Bound by College Street to the North, Queen Street to the South, University Avenue to the West and Yonge Street to the East, the Ward was where many newcomers first settled from the mid-1800s to the mid-1900s.
Bound by College Street to the North, Queen Street to the South, University Avenue to the West and Yonge Street to the East, the Ward was where many newcomers from the mid 19th century to the mid 20th centruy first settled. It was a densely populated neighbourhood and at various points home to African-Canadians, refugees from the Irish Potato Famine, African-Americans who escaped slavery through the Underground Railroad, Russian and Eastern European Jews, Italian and Chinese migrants, and many more.
Prior to this, the site where the exhibition now stands was located south of a sacred Indigenous river later known as Taddle Creek (Lorinc, 2016), with the sacred land where the modern city of Toronto now stands being the site of human activity for at least 15,000 years prior to the period discussed in this exhibition.
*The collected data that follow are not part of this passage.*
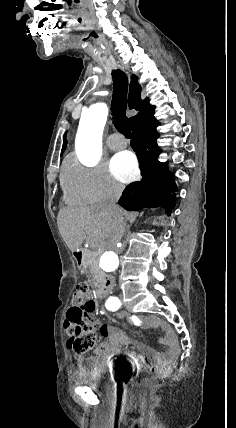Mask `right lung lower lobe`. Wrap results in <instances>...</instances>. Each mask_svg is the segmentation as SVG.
Returning a JSON list of instances; mask_svg holds the SVG:
<instances>
[{
  "label": "right lung lower lobe",
  "instance_id": "obj_1",
  "mask_svg": "<svg viewBox=\"0 0 236 428\" xmlns=\"http://www.w3.org/2000/svg\"><path fill=\"white\" fill-rule=\"evenodd\" d=\"M153 115L154 112L131 127L132 147L140 162L143 179L125 188L119 205L130 211L161 207L170 215L175 207L176 198L173 193L177 188L166 164L157 160L160 149L156 143L159 136L156 127L159 123Z\"/></svg>",
  "mask_w": 236,
  "mask_h": 428
}]
</instances>
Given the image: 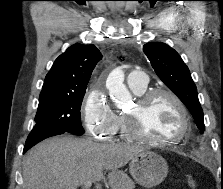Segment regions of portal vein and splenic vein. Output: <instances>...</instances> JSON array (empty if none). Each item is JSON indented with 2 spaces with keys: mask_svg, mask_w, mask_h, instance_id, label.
<instances>
[{
  "mask_svg": "<svg viewBox=\"0 0 223 189\" xmlns=\"http://www.w3.org/2000/svg\"><path fill=\"white\" fill-rule=\"evenodd\" d=\"M91 186H92V181H86V182L84 183V187H85V189H90Z\"/></svg>",
  "mask_w": 223,
  "mask_h": 189,
  "instance_id": "18ae733b",
  "label": "portal vein and splenic vein"
}]
</instances>
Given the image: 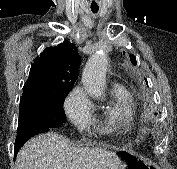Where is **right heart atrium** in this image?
<instances>
[{"instance_id": "d8ad5b80", "label": "right heart atrium", "mask_w": 177, "mask_h": 169, "mask_svg": "<svg viewBox=\"0 0 177 169\" xmlns=\"http://www.w3.org/2000/svg\"><path fill=\"white\" fill-rule=\"evenodd\" d=\"M64 110L71 123L78 129H86L94 120L93 104L84 90L74 88L64 102Z\"/></svg>"}]
</instances>
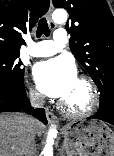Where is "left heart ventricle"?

The land is the territory of the Huron-Wendat and Petun First Nations, the Seneca, and most recently, the Mississaugas of the Credit River (Ontario First Nations Maps, 2016).
Former residents of the Ward included: Thorton and Lucie Blackburn, African-Americans who escaped slavery and who became wealthy landowners and owners of Toronto’s first taxi company; Francis G. Simpson Sr., a shoemaker who lived at 31 Centre Street (7 Centre Avenue) and was a reputed conductor of the Underground Railroad; Edward Lye (90 Sayer/Chestnut Street), a famous organ maker and founder of Edward Lye and Sons Organ Company; Rev. Thomas Jackson, one of the last Ministers of the BME church on 94 Chestnut St.; Edward Pasquale, a grocer and the founder of the Unico and Gallo brands; Bertrand Joseph (BJ) Spencer Pitt, a prominent lawyer who once lived at 123 Chestnut St. and then at 168 Dundas St., who was also the uncle of the Hon. Romain W. Pitt, a retired Ontario Superior Court Justice; Judge George Carter, a former resident of 10 Walton St. who articled for BJ Spencer Pitt; and many more.
The Ward was an attractive area for newcomers due to its affordable housing and proximity to downtown workplaces. The majority of people who settled in the Ward were predominantly working class. In most cases, the living conditions were poor, homes were overcrowded and often lacked proper heating and sanitation. Infant mortality was high. Families often left as soon as they were able to afford the move – typically staying no longer than five years.
In 1911 an investigation by the City of Toronto’s Department of Health documented in detail the poor living conditions in the Ward. These reports sparked heated political debates that eventually led to the demise of the area. Slowly, amid protest, individuals and communities were pushed out. Businesses, churches, synagogues, theatres, and shops closed as residents were moved out and buildings were demolished to make way for hospitals, government buildings, Eaton’s Department Store, a bus terminal, New City Hall and Nathan Phillip Square.
With so few buildings from the historic neighbourhood remaining the stories and images of former Ward residents and their descendants must play a central role in helping us to better understand what it was like to live in the area. Through the sharing of these stories we recognize the legacy of the Ward and how, even today, it continues to inspire our aspirations for the city’s future.